Data shown Block Start

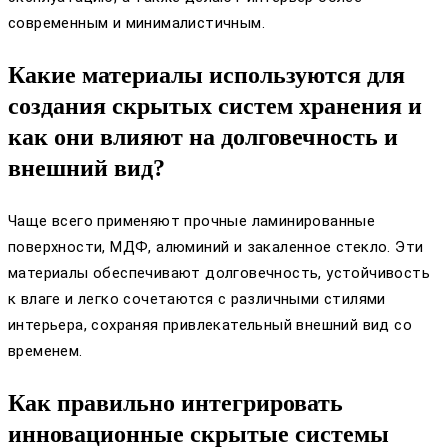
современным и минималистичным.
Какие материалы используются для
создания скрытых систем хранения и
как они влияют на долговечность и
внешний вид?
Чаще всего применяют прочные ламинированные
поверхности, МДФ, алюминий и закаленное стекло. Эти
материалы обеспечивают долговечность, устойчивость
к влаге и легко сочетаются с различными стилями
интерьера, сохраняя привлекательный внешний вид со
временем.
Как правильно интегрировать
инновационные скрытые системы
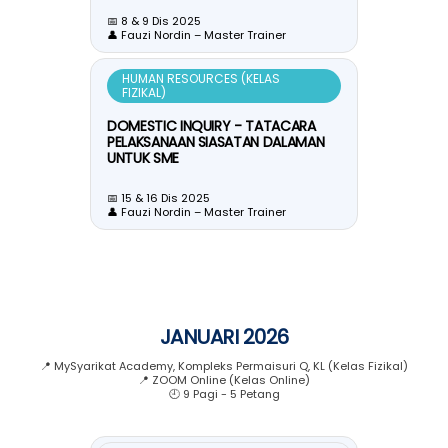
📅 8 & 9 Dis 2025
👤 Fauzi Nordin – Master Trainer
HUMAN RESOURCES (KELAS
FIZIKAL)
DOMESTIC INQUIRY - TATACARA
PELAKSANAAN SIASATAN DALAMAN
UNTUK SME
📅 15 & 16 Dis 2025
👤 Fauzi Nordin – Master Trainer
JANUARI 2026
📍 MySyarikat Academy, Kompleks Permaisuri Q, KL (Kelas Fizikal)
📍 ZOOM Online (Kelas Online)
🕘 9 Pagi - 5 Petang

Data shown Block End

Action item => Return the listing unchanged except for the pictures, which should be dropped.

Result =>
современным и минималистичным.
Какие материалы используются для
создания скрытых систем хранения и
как они влияют на долговечность и
внешний вид?
Чаще всего применяют прочные ламинированные
поверхности, МДФ, алюминий и закаленное стекло. Эти
материалы обеспечивают долговечность, устойчивость
к влаге и легко сочетаются с различными стилями
интерьера, сохраняя привлекательный внешний вид со
временем.
Как правильно интегрировать
инновационные скрытые системы
📅 8 & 9 Dis 2025
👤 Fauzi Nordin – Master Trainer
HUMAN RESOURCES (KELAS
FIZIKAL)
DOMESTIC INQUIRY - TATACARA
PELAKSANAAN SIASATAN DALAMAN
UNTUK SME
📅 15 & 16 Dis 2025
👤 Fauzi Nordin – Master Trainer
JANUARI 2026
📍 MySyarikat Academy, Kompleks Permaisuri Q, KL (Kelas Fizikal)
📍 ZOOM Online (Kelas Online)
🕘 9 Pagi - 5 Petang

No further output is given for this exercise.